- Born: August 27, 1920 Kauai, Hawaii, US
- Died: July 5, 2003 (aged 82) San Francisco, California, US
- Occupation: Singer
- Notable work: Til the End of Time (2003)
- Spouses: Vicki Lee ​(died 1979)​; Jane Seid ​ ​(m. 1991; died 2003)​;

= Larry Ching =

Larry Ching (August 27, 1920 – July 5, 2003), also known as the "Chinese Frank Sinatra," was an American singer. He was a performer at the Forbidden City nightclub in San Francisco, U.S.A. for nearly 40 years. Ching only came to wider prominence a month before his death after recording a hit record produced by Ben Fong-Torres.

==Biography==

Ching was born in Kauai, Hawaii, to a Chinese father and Hawaiian mother. He was raised by his grandparents as his mother, opera singer Muilan Naiwi, was studying opera in Europe.

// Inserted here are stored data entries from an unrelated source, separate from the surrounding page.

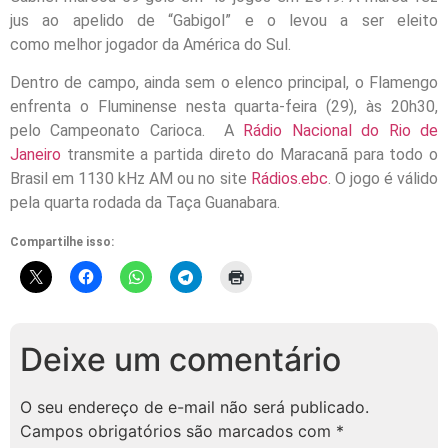
jus ao apelido de “Gabigol” e o levou a ser eleito
como melhor jogador da América do Sul.
Dentro de campo, ainda sem o elenco principal, o Flamengo
enfrenta o Fluminense nesta
quarta
-feira (29), às 20h30,
pelo Campeonato Carioca. A
Rádio Nacional do Rio de
Janeiro
transmite a partida direto do Maracanã para todo o
Brasil em 1130 kHz AM ou no site
Rádios.ebc
. O jogo é válido
pela
quarta
rodada da Taça Guanabara.
Compartilhe isso:
Deixe um comentário
O seu endereço de e-mail não será publicado.
Campos obrigatórios são marcados com
*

===First singing career, 1938-1962===
Ching taught himself to sing by listening to records on board ship while he was in the Merchant Marines. Visiting the Chinese Village, a bar in Chinatown, at age 17 with his Merchant Marine friends, he convinced the pianist to play while he sang. The owner was so impressed he hired Ching on the spot as a singing bartender.

In 1938, Charlie Low, who'd been a silent partner in the Chinese Village and had heard Ching, opened the Forbidden City, an Asian-themed burlesque and cabaret supper club in downtown San Francisco; soon after the Forbidden City opened, Low asked Ching to join the ensemble of entertainers. By 1942, Ching was a featured performer, promoted in advertisements as the "Chinese Frank Sinatra," in line with Low's marketing ploy, of nicknaming his performers after famous white celebrities. Ching did not approve of his nickname because he preferred Bing Crosby to Sinatra, and did not sound like Sinatra. He would have preferred to be known under his own name. However, the new name stuck, and Ching is still known by it, although Herb Caen, to set the record straight, referred to Frank Sinatra as "the Italian Larry Ching."

Ching was an instant success, although his shyness initially got in the way. "To overcome his nervousness with the patrons," says Jane Seid Ching, his widow, "someone taught him to open his eyes and look over their heads, instead of looking at them." Or, as Ching himself joked: "Two drinks and open your eyes!" Hoagy Carmichael discovered Ching and invited him to work on Carmichael's weekly radio show in Hollywood, but Ching declined.

While at the Forbidden City, Ching, along with other cast members, flirted with female patrons, and he got into fistfights with patrons who would make racial insults. He claimed Duke Ellington and Bing Crosby as fans, and met many other jazz and pop greats including Bob Hope and Lena Horne.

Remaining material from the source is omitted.